Bandung - Menyandang rapor merah dalam tiga penampilan, nasib penyerang Persib Bandung Carlton Cole kini berada di ujung tanduk. Laga kontra Persipura bisa jadi merupakan aksi pamungkas bagi Cole bersama Maung Bandung.

Manajemen Persib pun tampaknya bakal segera menentukan kelanjutan kerja sama dengan penyerang asal Inggris itu. Jika akhirnya Cole benar-benar dilepas, hal itu bakal menjadi peringatan juga bagi manajemen Persib.

Jangan sampai terkesan orientasi dalam perekrutan bekas pemain bintang, sekadar mengedepankan popularitas dan kepentingan bisnis. Namun, yang lebih utama yakni mendongkrak performa dan prestasi bagi tim Persib.

Melihat kemampuannya sebagai penyerang tunggal, memang di bawah standar ekspektasi yang diinginkan Persib. Berbanding terbalik dengan sesumbarnya kala pertama kali diperkenalkan sebagai penyerang baru Persib.

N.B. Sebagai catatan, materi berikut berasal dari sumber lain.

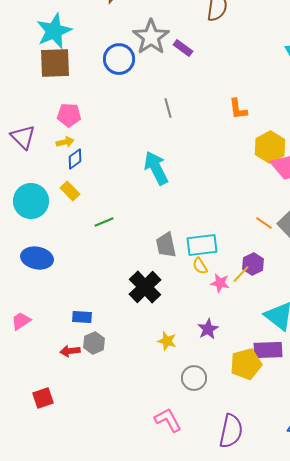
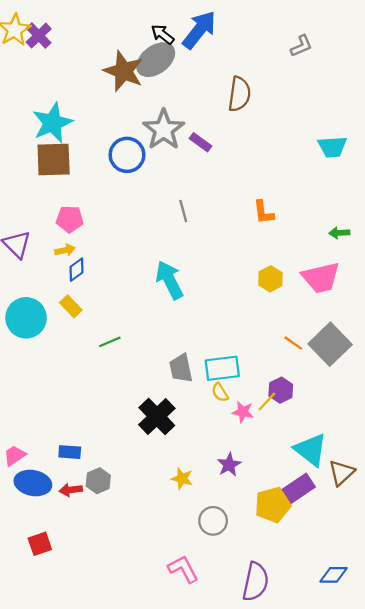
yellow hexagon: (270, 147) -> (270, 279), moved, size x0.7
blue ellipse: (37, 258) -> (33, 483), moved
blue rectangle: (82, 317) -> (70, 452), moved
purple rectangle: (268, 350) -> (298, 489), turned -32

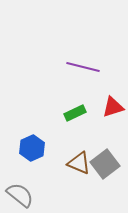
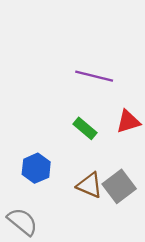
green rectangle: (75, 113) -> (85, 128), turned 65

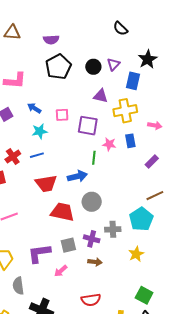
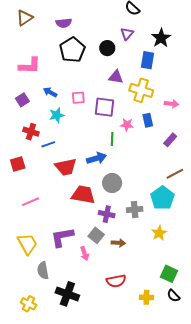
brown triangle: (12, 32) -> (25, 18), turned -36
purple triangle: (113, 64) -> (127, 34), moved
yellow cross: (125, 111) -> (141, 90), turned 30
blue line: (37, 155) -> (48, 144), moved
red cross: (13, 157) -> (31, 132), moved, turned -35
purple cross: (92, 239) -> (107, 214), moved
gray square: (68, 245) -> (96, 235), moved, turned -35
pink arrow: (61, 271) -> (85, 254), turned -64

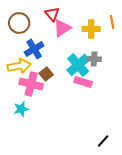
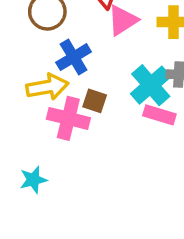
brown square: (46, 74) -> (95, 101), turned -32
cyan star: (21, 109) -> (33, 180), moved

Ketika itu, sempat menumbuhkan rasa optimistis di kalangan bobotoh. Cole dengan lantang dan percaya diri menyatakan target golnya untuk Persib pada Liga 1 2017, paling tidak  20 gol semusim. Striker berpaspor Inggris itu juga meminta diberi waktu dua pekan untuk beradaptasi, agar siap diturunkan secara penuh pada setiap pertandingan Persib dan mencetak banyak gol.

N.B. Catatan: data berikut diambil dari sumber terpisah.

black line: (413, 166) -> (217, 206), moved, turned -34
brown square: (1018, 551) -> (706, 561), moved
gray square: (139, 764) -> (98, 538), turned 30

Empat puluih hari sudah janji manis itu diucapkan, tetapi sama sekali tidak ada kesan jika pemain yang berstatus bekas bintang internasional itu bakal menjadi figur vital di lini penyerangan Persib. Bahkan, performanya memprihatinkan.

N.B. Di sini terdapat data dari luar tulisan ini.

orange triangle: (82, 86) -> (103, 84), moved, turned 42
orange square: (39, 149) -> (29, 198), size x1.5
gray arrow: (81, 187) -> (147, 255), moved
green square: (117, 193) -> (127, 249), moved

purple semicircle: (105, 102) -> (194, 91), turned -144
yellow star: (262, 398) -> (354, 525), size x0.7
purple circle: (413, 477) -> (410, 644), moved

Apalagi jika dibandingkan dengan sejumlah pemain impor berstatus marquee player milik klub-klub lain, yang tampil di Liga 1. Hingga laga pekan ke-5 yang sudah dilakoni Persib, Cole hanya dimainkan tiga kali. Itu pun tak pernah secara penuh. 

Pada dua laga awal kontra Arema dan PS TNI, ia tampil sebagai pemain pengganti pada pertengahan babak kedua. Kondisi fisik buruk dan performanya jelek, membuat Cole betah di bangku cadangan di laga kontra Sriwijaya FC dan Persegres Gresik United. 

Baru pada laga kelima saat menjamu Persipura Jayapura, Cole diberi jatah bermain sejak awal sebelum akhirnya ditarik pada awal babak pertama. Statistik tak bisa berbohong. Peforma eks striker West Ham United itu memang benar-benar memprihatinkan. 

Tiga kali bermain dengan durasi total 105 menit, Cole tak menunjukkan sisa-sisa jejaknya sebagai seorang predator di lini pertahanan lawan. Jangankan bikin gol, ia bahkan tak pernah sekalipun melepas ancaman ke arah gawang lawan. 

Tampak jelas, peforma saat melawan Persipura, jika Cole memang "bermasalah". Pergerakannya lamban, selalu kalah duel lari, membuat sejumlah umpan daerah mubazir, lemah dalam menguasai bola hingga mudah direbut lawan, dan tak sekalipun membahayakan pertahanan Persipura.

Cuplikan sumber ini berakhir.